_Task details_. Set down every entry exactly as it stands, omitting any picture.

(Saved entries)
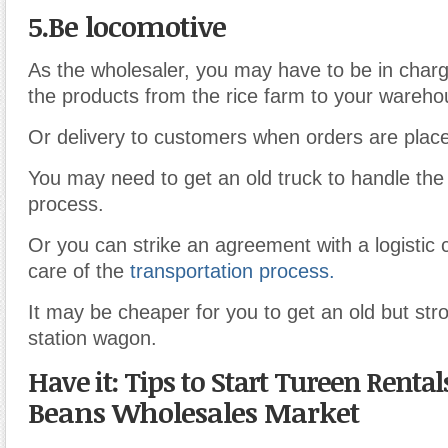
5.Be locomotive
As the wholesaler, you may have to be in charg
the products from the rice farm to your wareho
Or delivery to customers when orders are plac
You may need to get an old truck to handle the 
process.
Or you can strike an agreement with a logistic
care of the
transportation process.
It may be cheaper for you to get an old but str
station wagon.
Have it: Tips to Start Tureen Renta
Beans Wholesales Market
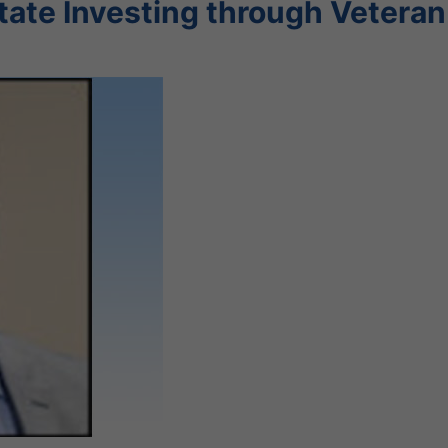
state Investing through Veteran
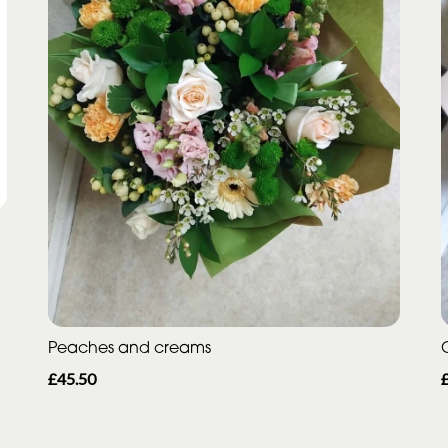
Peaches and creams
£45.50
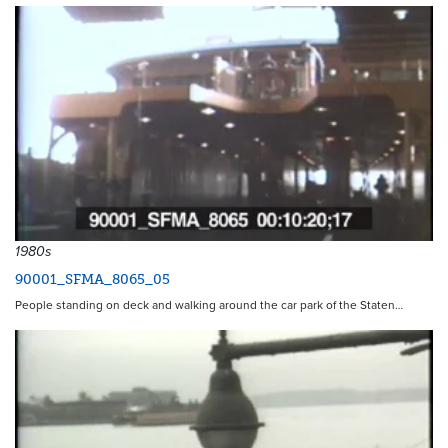
1980s
90001_SFMA_8065_05
People standing on deck and walking around the car park of the Staten…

_Answer area_.
5.Be locomotive
As the wholesaler, you may have to be in charg
the products from the rice farm to your wareho
Or delivery to customers when orders are plac
You may need to get an old truck to handle the 
process.
Or you can strike an agreement with a logistic
care of the
transportation process.
It may be cheaper for you to get an old but str
station wagon.
Have it: Tips to Start Tureen Renta
Beans Wholesales Market
state Investing through Veteran
Peaches and creams
£45.50
1980s
90001_SFMA_8065_05
People standing on deck and walking around the car park of the Staten…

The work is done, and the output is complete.